Mr Hutton is selling a two-bedroom, two-bathroom apartment at Dee Why, and said he was surprised at the overwhelming response from investors.

“From the weekend, we had 32 groups through. Out of the five contracts issued, four were mum-and-dad investors. That’s amazing. Instead of having to pay a premium for property close to the CBD, investors are realising their tenants can be farther out. That’s only going to get stronger.”

On Brisbane’s northern outskirts in the local government area of Moreton Bay, Redcliffe and its surrounds has long been considered an investor hot spot and now, Ray White Redcliffe agent Ian Kilpatrick said any impediments that may have held investors from purchasing there previously – such as its distance from Brisbane’s CBD – were no longer applicable.

“Our vacancy rate here is extremely low. From an office point of view, we’ve had less than 1 per cent vacancy rate since earlier this year. It’s been quite amazing the number of people looking to rent.

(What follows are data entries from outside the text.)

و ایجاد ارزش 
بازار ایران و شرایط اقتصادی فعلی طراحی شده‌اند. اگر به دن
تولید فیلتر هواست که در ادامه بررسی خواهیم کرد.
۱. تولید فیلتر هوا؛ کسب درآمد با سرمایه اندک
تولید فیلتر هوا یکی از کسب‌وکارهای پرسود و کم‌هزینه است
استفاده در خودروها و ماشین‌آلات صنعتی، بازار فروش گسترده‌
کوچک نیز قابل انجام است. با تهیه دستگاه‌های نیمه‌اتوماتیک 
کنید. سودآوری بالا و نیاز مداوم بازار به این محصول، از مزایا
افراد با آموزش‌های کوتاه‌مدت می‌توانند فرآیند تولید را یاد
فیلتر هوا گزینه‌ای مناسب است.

The working-from-home thing is a big factor,” he said.

He said investors were following the trend among owner-occupiers to look for property in lifestyle locations outside of the usual inner-city hot spots.

“I would agree with that trend of investors turning away from inner-city markets to the outer suburbs and regional areas.” he said. “We’ve always had a very strong investor market here but now, the suburbs are doing far, far better.

“We’ve been quite surprised.”

The 2020 PIPA Annual Investor Sentiment Survey found that 41 per cent of investors intended to buy in a different state to the one they live in within the next 12 months.

The survey also found 36 per cent of investors believe Brisbane offers the best investment prospects over the next year.

It was the fifth year in a row that Brisbane was the No.1 pick for investors in the survey.